C++ Programming Code Examples

C++ > Sorting Searching Code Examples

Find the Number of Ways to Write a Number as the Sum of Numbers Smaller than Itself

Find the Number of Ways to Write a Number as the Sum of Numbers Smaller than Itself

- This algorithm counts the partition of the given number.
- There is no straight method to count a total number of the partition so we need to generate and count them.
- The time complexity of this algorithm is O(n!).

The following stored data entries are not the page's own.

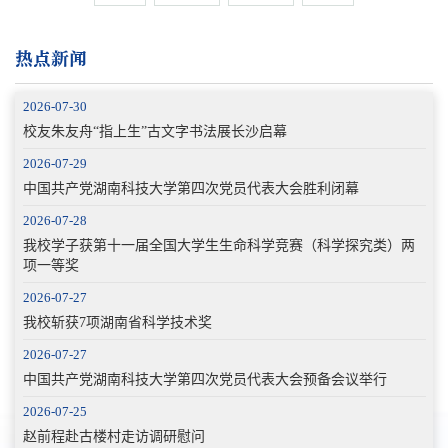
热点新闻
2026-07-30
校友朱友舟“指上生”古文字书法展长沙启幕
2026-07-29
中国共产党湖南科技大学第四次党员代表大会胜利闭幕
2026-07-28
我校学子获第十一届全国大学生生命科学竞赛（科学探究类）两
项一等奖
2026-07-27
我校斩获7项湖南省科学技术奖
2026-07-27
中国共产党湖南科技大学第四次党员代表大会预备会议举行
2026-07-25
赵前程赴古楼村走访调研慰问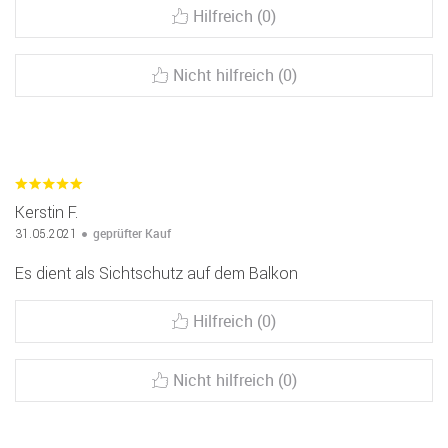
Hilfreich (0)
Nicht hilfreich (0)
Kerstin F.
geprüfter Kauf
31.05.2021
Es dient als Sichtschutz auf dem Balkon
Hilfreich (0)
Nicht hilfreich (0)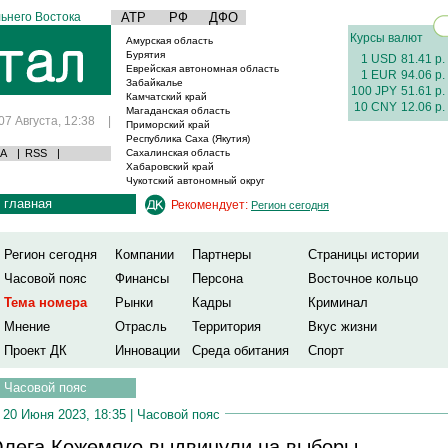
ьнего Востока
АТР
РФ
ДФО
Курсы валют
Амурская область
Бурятия
1 USD
81.41 р.
Еврейская автономная область
1 EUR
94.06 р.
Забайкалье
100 JPY
51.61 р.
Камчатский край
10 CNY
12.06 р.
Магаданская область
07 Августа, 12:38
|
Приморский край
Республика Саха (Якутия)
А
|
RSS
|
Сахалинская область
Хабаровский край
Чукотский автономный округ
главная
Рекомендует:
Регион сегодня
Регион сегодня
Компании
Партнеры
Страницы истории
Часовой пояс
Финансы
Персона
Восточное кольцо
Тема номера
Рынки
Кадры
Криминал
Мнение
Отрасль
Территория
Вкус жизни
Проект ДК
Инновации
Среда обитания
Спорт
Часовой пояс
20 Июня 2023, 18:35 |
Часовой пояс
лега Кожемяко выдвинули на выборы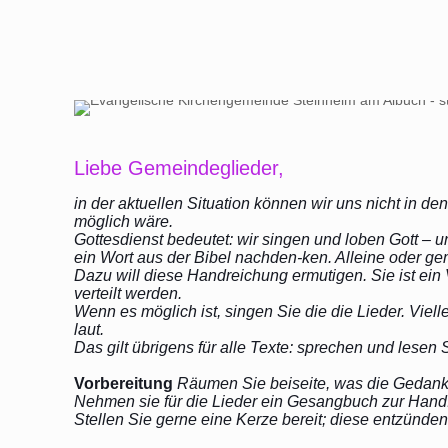
Liebe Gemeindeglieder,
in der aktuellen Situation können wir uns nicht in de
möglich wäre.
Gottesdienst bedeutet: wir singen und loben Gott –
ein Wort aus der Bibel nachden-ken. Alleine oder g
Dazu will diese Handreichung ermutigen. Sie ist ein
verteilt werden.
Wenn es möglich ist, singen Sie die die Lieder. Viel
laut.
Das gilt übrigens für alle Texte: sprechen und lesen 
Vorbereitung
Räumen Sie beiseite, was die Gedanke
Nehmen sie für die Lieder ein Gesangbuch zur Hand
Stellen Sie gerne eine Kerze bereit; diese entzünden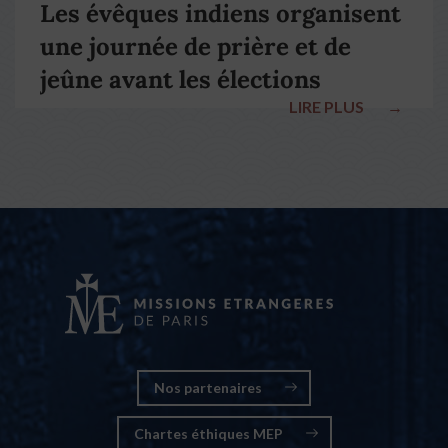
Les évêques indiens organisent
une journée de prière et de
jeûne avant les élections
LIRE PLUS
→
nationales
Nos partenaires
Chartes éthiques MEP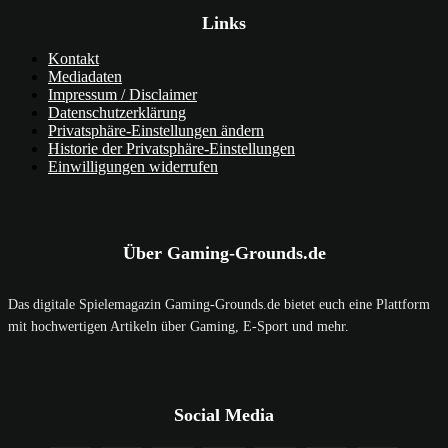
Links
Kontakt
Mediadaten
Impressum / Disclaimer
Datenschutzerklärung
Privatsphäre-Einstellungen ändern
Historie der Privatsphäre-Einstellungen
Einwilligungen widerrufen
Über Gaming-Grounds.de
Das digitale Spielemagazin Gaming-Grounds.de bietet euch eine Plattform
mit hochwertigen Artikeln über Gaming, E-Sport und mehr.
Social Media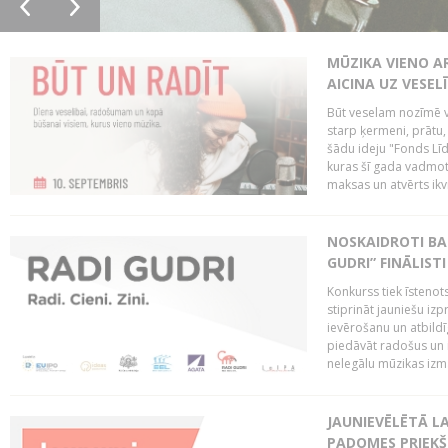
MŪZIKA VIENO A
AICINA UZ VESEL
Būt veselam nozīmē va
starp ķermeni, prātu
šādu ideju "Fonds Līd
kuras šī gada vadmotī
maksas un atvērts ikv
NOSKAIDROTI BA
GUDRI” FINĀLISTI
Konkurss tiek īstenots
stiprināt jauniešu izp
ievērošanu un atbildīgu
piedāvāt radošus un i
nelegālu mūzikas izm
JAUNIEVĒLĒTĀ LA
PADOMES PRIEKŠ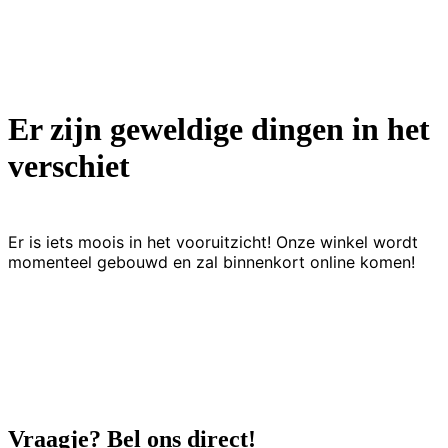
Er zijn geweldige dingen in het
verschiet
Er is iets moois in het vooruitzicht! Onze winkel wordt
momenteel gebouwd en zal binnenkort online komen!
Vraagje? Bel ons direct!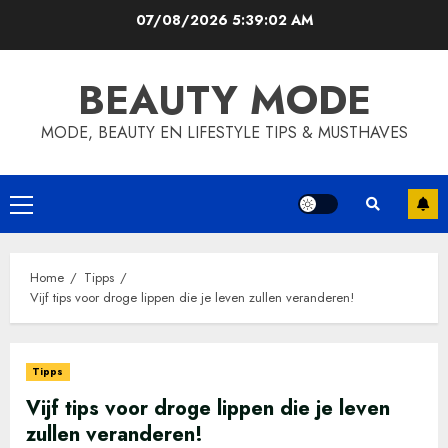
Skip
07/08/2026
5:39:02 AM
to
content
BEAUTY MODE
MODE, BEAUTY EN LIFESTYLE TIPS & MUSTHAVES
Primary
Menu
Home
Tipps
Vijf tips voor droge lippen die je leven zullen veranderen!
Tipps
Vijf tips voor droge lippen die je leven
zullen veranderen!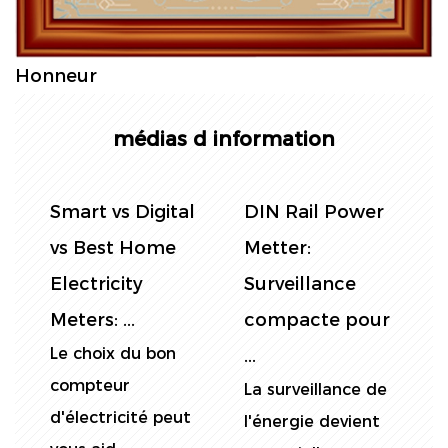
Honneur
médias d information
Contrôle de la
Médelles de rail
S
consommation
DIN
d'électricité:
monophasé:
E
r
DIN Rai...
Guide
M
Mesurer la
L
d'installati...
consommation
c
Les compteurs
d'énergie avec
d
électriques de rail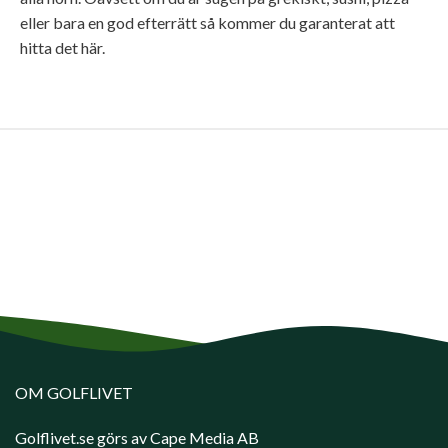
eller bara en god efterrätt så kommer du garanterat att
hitta det här.
OM GOLFLIVET
Golflivet.se görs av Cape Media AB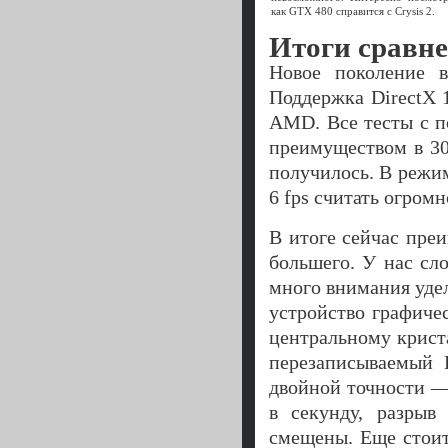
как GTX 480 справится с Crysis 2.
Итоги сравн
Новое поколение в
Поддержка DirectX 
AMD. Все тесты с п
преимуществом в 30
получилось. В режи
6 fps считать огром
В итоге сейчас пре
большего. У нас сл
много внимания уде
устройство графиче
центральному крист
перезаписываемый 
двойной точности —
в секунду, разрыв
смещены. Еще стоит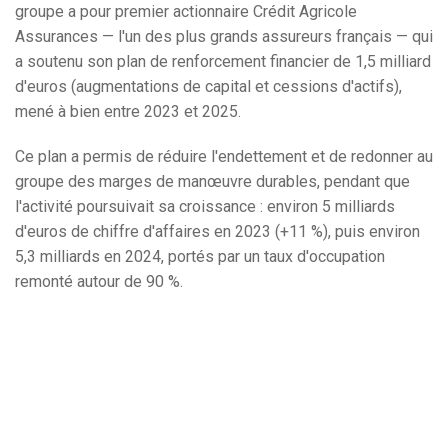
groupe a pour premier actionnaire Crédit Agricole
Assurances — l'un des plus grands assureurs français — qui
a soutenu son plan de renforcement financier de 1,5 milliard
d'euros (augmentations de capital et cessions d'actifs),
mené à bien entre 2023 et 2025.
Ce plan a permis de réduire l'endettement et de redonner au
groupe des marges de manœuvre durables, pendant que
l'activité poursuivait sa croissance : environ 5 milliards
d'euros de chiffre d'affaires en 2023 (+11 %), puis environ
5,3 milliards en 2024, portés par un taux d'occupation
remonté autour de 90 %.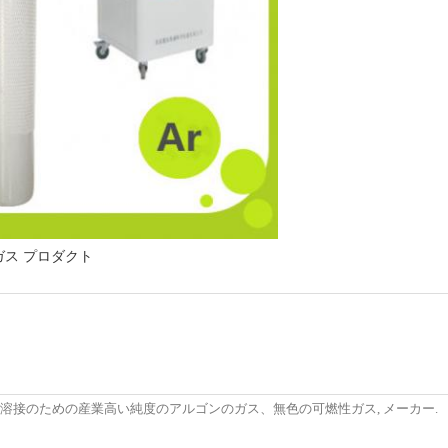
ガス プロダクト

- This algorithm takes the input of a number 'n'.
- It starts with the number and breaks it by removing 1, at a time..
- As it generates a new partition increase the counter.
- Print the result.
- Exit.

#include<iostream>
 
using namespace std;
 
// A function to count all the possible partition.
int CountPartitions(int n)
{
    int p[n], k = 0, count = -1;
	p[k] = n;
 
    // Loop until all the array elements converted to 1 mean no further partition can be generated.
    while(1)
    {
        count++;
        int rem_val = 0;
 
        // Move the pointer to the index so that p[k] > 1.
        while (k >= 0 && p[k] == 1)
        {
            rem_val += p[k];
			k--;
        }
        // If k < 0 then the all the element are broken down to 1.
        if (k < 0)  
            return count;
 
        // If value greater than 1 is found then decrease it by 1 and increase rem_val to add it to other elements.
        p[k]--;
        rem_val++;
 
        // Loop until the number of 1's are greater than the value at k index.
        while (rem_val > p[k])
        {
            p[k+1] = p[k];
            // Decrease the rem_val value.
            rem_val = rem_val - p[k];
            k++;
        }
 
        // Assign the remaining value to the index next to k.
        p[k+1] = rem_val;
        k++;
    }
}
 
int main()
{
    int n, c;
    cout<<"Enter natural numbers for partition counting: ";
	cin>>n;
	if (n <= 0)
	{
		cout<<"Wrong input!!";
		return 0;
	}
 
	c = CountPartitions(n);
	cout<<"The number of partitions of with each element lesser than "<<n<<" is:- "<<c;
 
    return 0;
}